Djarot mengakui PDIP tidak bisa maju di Pilgub DKI Jakarta sendirian lantaran tidak cukup kursi karena hanya mendapat 15 kursi di DPRD Jakarta di Pileg 2024. PDI Perjuangan menyodorkan nama Ahok dan Rano Karno yang memiliki pengalaman menjadi kepala daerah.
Djarot menyebut partainya juga sudah membangun komunikasi dengan PKB untuk memenuhi syarat mengusung cagub DKI Jakarta.
"PDI Perjuangan sudah membangun komunikasi dengan partai-partai, misalkan dengan PKB. Karena PDI Perjuangan perlu tujuh kursi lagi, PKS juga butuh empat kursi lagi. Berani enggak PKS mengusung Pak Ahok?," sebut Djarot kepada wartawan, Selasa, 13 Agustus 2024.
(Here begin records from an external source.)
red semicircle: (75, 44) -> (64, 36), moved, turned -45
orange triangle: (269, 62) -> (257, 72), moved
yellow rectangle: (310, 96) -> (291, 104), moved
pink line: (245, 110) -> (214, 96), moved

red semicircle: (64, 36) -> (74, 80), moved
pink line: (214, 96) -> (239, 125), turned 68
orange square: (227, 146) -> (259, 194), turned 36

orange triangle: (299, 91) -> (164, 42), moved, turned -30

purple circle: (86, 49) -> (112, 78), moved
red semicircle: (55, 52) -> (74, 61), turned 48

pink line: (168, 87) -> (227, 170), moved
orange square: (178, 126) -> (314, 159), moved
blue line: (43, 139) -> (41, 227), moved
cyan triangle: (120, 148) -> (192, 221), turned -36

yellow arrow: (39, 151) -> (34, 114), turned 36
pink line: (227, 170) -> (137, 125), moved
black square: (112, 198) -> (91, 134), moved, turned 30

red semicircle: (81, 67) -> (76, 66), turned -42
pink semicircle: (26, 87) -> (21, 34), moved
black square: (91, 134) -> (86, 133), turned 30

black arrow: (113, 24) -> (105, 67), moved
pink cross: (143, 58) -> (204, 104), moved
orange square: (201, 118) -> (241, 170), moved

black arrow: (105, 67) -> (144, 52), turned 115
Sementara soal adanya suara internal PDI Perjuangan yang ingin mengusung Anies Baswedan menurutnya itu hal yang wajar dan diperbolehkan di PDI Perjuangan. Masih banyak kemungkinan nama yang akan diusung oleh PDIP di Pilgub DKI Jakarta 2024.
"Ada suara di kita, kita mendukung Pak Anies, boleh saja. Banyak kemungkinan, tapi permasalahannya kursinya cukup atau tidak," tutup Djarot.